Bumper Cars

About a week ago, I was in a minor car mishap.  It’s the second time in the last several years that this has happened, and it occurred in almost exactly the same way each time.  In one instance I was at an intersection waiting for a light to turn green and in the other instance I was waiting for traffic to clear so I could exit a parking lot.  I wasn’t even moving, and then “bang,” and a sudden lurch forward as my car was struck from behind.  Each time, I was immediately grateful I was not taking a sip of coffee at that exact moment.

In both instances the car behind me had also been stopped and then, inexplicably, stepped on the gas and lunged into my rear bumper.  In neither case was anyone hurt.  My bumper bears a couple scars, but each time I was happy to tell the person who hit me to forget about the damages. 

I let them off the hook because I am so saintly and because I am so unattached to material things.  Not.

I let my bumper-bumpers off the hook because I drive a jalopy and I just don’t care much about it.  If I was driving a shiny new car, I probably wouldn’t be so saintly.  The easiest way to avoid being attached to stuff is not to have stuff you’re attached to.

You know who knew this?  Saints (real saints, not posers like me).
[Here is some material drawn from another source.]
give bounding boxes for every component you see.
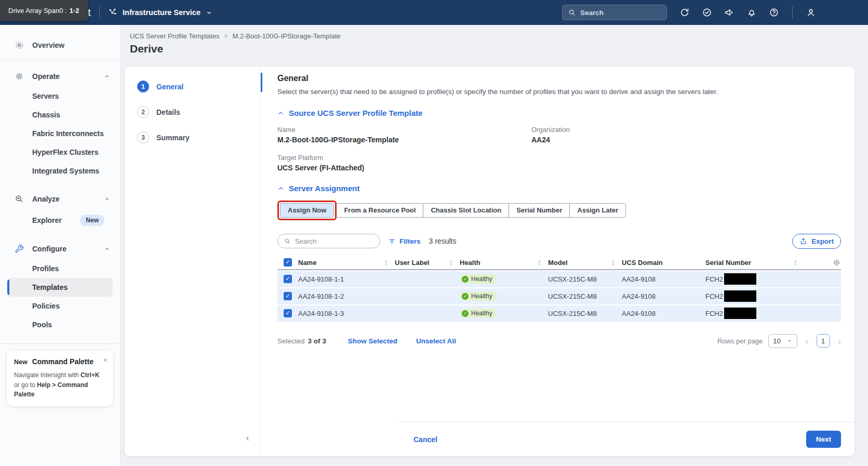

The desert-dwelling hermits of the early Church didn’t flee to the desert to pray just because they didn’t like people or because they hated the traffic in downtown Alexandria or Antioch.  They fled to the desert to get away from temptation.  They gave away all their possessions to be free from attachments.

They lived lives that look heroic to us in their asceticism, but that life of privation was not so much proof of their strength as proof of their weakness.  They knew that unless they retreated from attachments and temptations they would fall prey to them, just as quick as I would call my insurance agent to report a scratch on my new Caddy if I had one.

In some ways, those of us who live in the world and who have cars and houses and IRA’s have a tougher challenge in our spirituality than those who don’t have these things to tempt them.  We are continually at risk of being possessed by our possessions and being over-invested in our careers, our social status, and success.

Jesus tells us to take a hard look at our attachments and temptations and asks us to evaluate the hold they have on us.  If they have too firm a grip, the answer is not to imagine that we can grow in our internal detachment from them.  The answer is to give them up.  (Better to enter the Kingdom missing an eye or a right hand [or a Buick] than go to hell with all possessions intact; see Matthew 5:29-30.)

Sometimes the wise move is to let things go before they get a firm grip on you.  The easiest battle to win is one you never have to fight.

Prayer: You know I care too much about too little.  Help me to loosen my grip before I become a captive to my temptations and attachments.  Amen.